In the same light, both Ireland and Scotland have publicly announced that they would take in Gazans, so giving them what they ask for should not be out of the question.

The “blame Israel” excuse is that any such movement out of Gaza would constitute complicity in Israel’s secret program of ethnic cleansing or forcible transfer. But even were this the case, shouldn’t the Gazans be consulted anyway. It’s their life that’s placed at risk.

That seems the only humane approach and, when everyone who can help ameliorate the Gazans’ situation balks at doing so, their hypocrisy will be highlighted … not that anyone actually cares about such hypocrisy or, for that matter, the fate of the Palestinians.

In the end, the Palestinians are double pawns.
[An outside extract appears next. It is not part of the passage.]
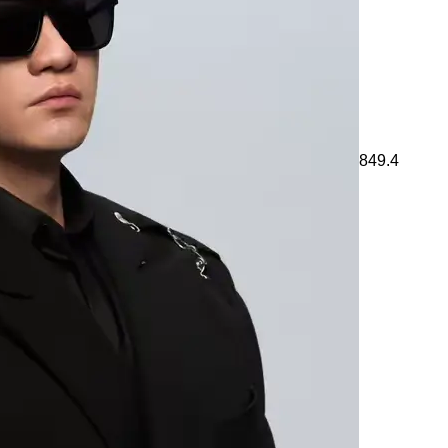
849.4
First, they are the creation of revanchist Arab nations that sought Israel’s eradication but have made a 180 to see Israel as a key to their security against Iran (and to a lesser extent Turkey) and to the modernization of their societies as they face a future in which the export of their natural resources will play a diminishing part. So the Palestinians’ entire raison d’être has gone.

Second, the Palestinians are also pawns in a larger and longstanding fight in the West in which antisemitism plays a not inconsiderable role. In a way, they are collateral damage in an effort to strike at the Jews. Irony never dies.